Max Muncy, Chris Taylor and AJ Pollock also went deep for Los Angeles, which leads the majors with 104 home runs.

“This whole year has been weird. There’s no other way to describe it,” Muncy said. “It’s sad not to be celebrate as usual but we know there is a lot more at stake.”

Dustin May (2-1) went five innings and allowed two runs on three hits. The 22-year-old red-headed righty set a team record by not allowing more than three earned runs in his first 13 career starts, which include 10 this season.

Robbie Grossman homered for Oakland, which clinched its first AL West crown in seven years on Monday during a day off. The Athletics, in the postseason for the third straight year, currently are the AL’s No. 3 seed.

Mark Canha had two of Oakland’s five hits.

Seager tied it at 1 in the first with an RBI single and then led off the fifth with a drive to center off T.J. McFarland to extend LA’s lead to 6-2.

Muncy gave the Dodgers a 3-2 lead in the third inning with a two-run homer. Taylor and Pollock extended it with solo shots in the fourth off Oakland starter Frankie Montas (3-5).

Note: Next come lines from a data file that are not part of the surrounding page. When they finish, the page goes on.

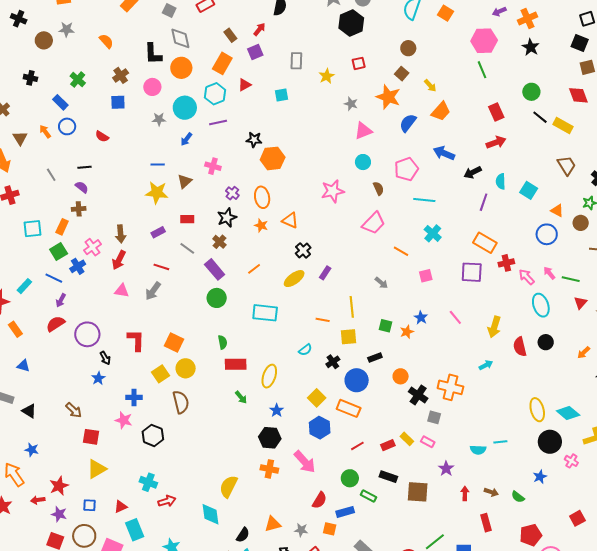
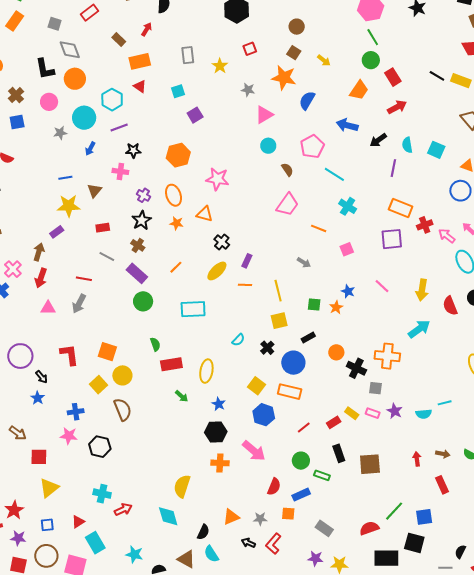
purple square: (255, 52) -> (195, 115), moved
orange rectangle: (222, 63) -> (140, 61), moved, turned 55
red triangle: (245, 85) -> (140, 86), turned -48
green circle: (531, 92) -> (371, 60), moved
orange trapezoid: (441, 111) -> (359, 90), moved
black star: (254, 140) -> (133, 150), moved
pink star: (333, 191) -> (217, 179), moved, turned 30
cyan line: (424, 200) -> (334, 174), turned 35
purple rectangle: (158, 232) -> (57, 232), moved
brown arrow: (121, 234) -> (39, 252), turned -150
orange line: (323, 320) -> (245, 285), moved
cyan arrow: (486, 365) -> (419, 329), size x1.6
purple star: (446, 469) -> (395, 411), moved
black rectangle: (388, 477) -> (339, 453), turned 60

Grossman quickly gave Oakland a 1-0 lead when he homered off the left-field pole in the first inning. Sean Murphy briefly gave the Athletics a 2-1 advantage when he led off the third with a walk and scored on a wild pitch by May with two outs.

Montas, who allowed only four home runs in his first seven starts, has given up six in his past three. The right-hander went four innings and yielded five runs on seven hits with a walk and three strikeouts.

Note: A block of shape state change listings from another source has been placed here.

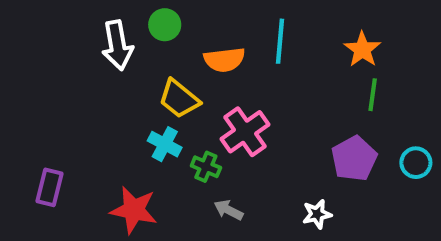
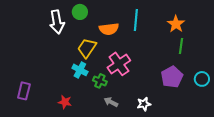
yellow trapezoid: (179, 99) -> (87, 48), turned 85
red star: (134, 210) -> (65, 102), size x0.6
white star: (317, 214) -> (144, 104), moved

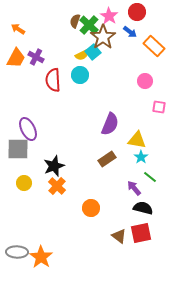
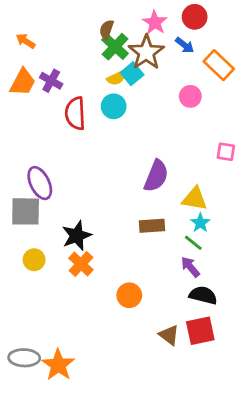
green cross: (89, 25) -> (115, 47), moved
pink circle: (145, 81) -> (190, 96), moved
brown rectangle: (107, 159) -> (152, 226), turned 30
green line: (150, 177) -> (193, 243), moved

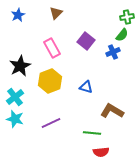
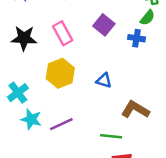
blue cross: (113, 52) -> (137, 38), turned 32
black star: (20, 66) -> (24, 38), moved, turned 30
cyan star: (15, 119) -> (31, 119), moved

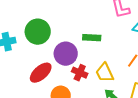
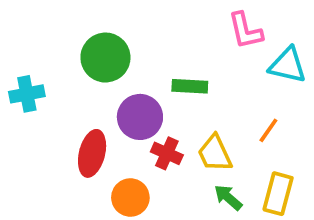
green circle: (38, 32) -> (105, 58), moved
red ellipse: (41, 73) -> (92, 153), turned -35

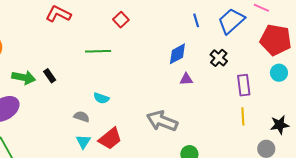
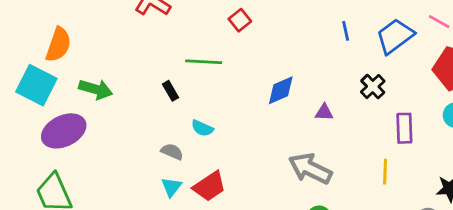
blue diamond: (177, 54) -> (281, 90), moved
black rectangle: (50, 76) -> (171, 91), moved
yellow line: (243, 116) -> (385, 172), moved
gray arrow: (162, 121) -> (310, 169), moved

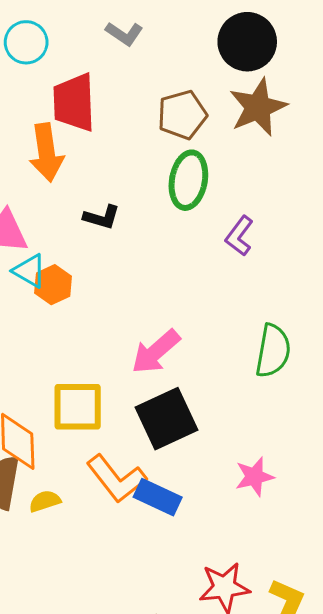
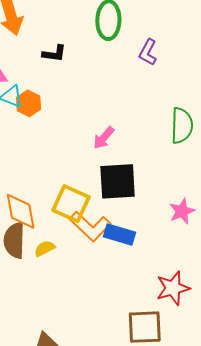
pink arrow: (156, 352) -> (104, 138), size x0.7
yellow square: (78, 407) -> (71, 204), moved, turned 33
black square: (166, 419) -> (118, 181), turned 30

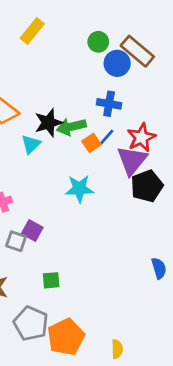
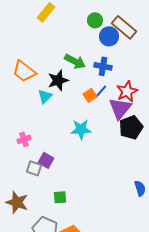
green arrow: (71, 127) -> (75, 61), moved, turned -140

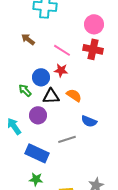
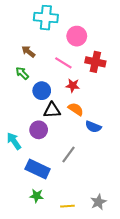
pink circle: (94, 24) -> (77, 36), moved
red star: (61, 70) -> (73, 86), moved
green arrow: (25, 90) -> (22, 73), moved
blue semicircle: (89, 121) -> (93, 127), moved
gray line: (67, 139) -> (69, 155), turned -36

“They’re a pretty good team that when you make mistakes, they make you pay,” Oakland manager Bob Melvin said. “They’re pretty good laying off and making you throw it over the plate. They made Montas pay, unfortunately.”

Cody Bellinger added two hits for the Dodgers, including an RBI single with the bases loaded in the seventh.


The A’s have a team text thread they used to celebrate clinching their first AL West title since 2013 during their off day Monday, when the Mariners beat Houston.

“We didn’t really celebrate too much yet. It’s exciting,” Chad Pinder said. “We wanted to do it on our own terms. We still won the division and that was our goal. It’s nice to know we’ll be playing home for the series.”


Athletics: INF/OF Pinder (strained right hamstring) planned to run at Dodger Stadium and test his leg with hopes of still playing before the conclusion of the regular season. …. RHP Daniel Mengden has cleared waivers and been outrighted to Triple-A Las Vegas. He was designated for assignment after being medically cleared and reinstated from the COVID-19 injured list following a positive test from Aug. 28.

Dodgers: 3B Justin Turner was scratched from the lineup less than an hour before first pitch due to left hamstring discomfort He came off the injured list on Sept. 15 and has not played in the field since Aug. 28. … Joc Pederson was in the lineup at DH after missing five games while on the family emergency medical list. Roberts said before the game that he wasn’t sure if Pederson will remain with the team during the entire postseason.


Athletics: LHP Sean Manaea (4-3, 4.50) is 4-1 with a 2.25 ERA over his last five starts dating to Aug. 20.

Dodgers: LHP Julio Urias (3-0, 3.49) will make his team-leading 11th start.

AP Baseball Writer Janie McCauley in San Francisco contributed to this story.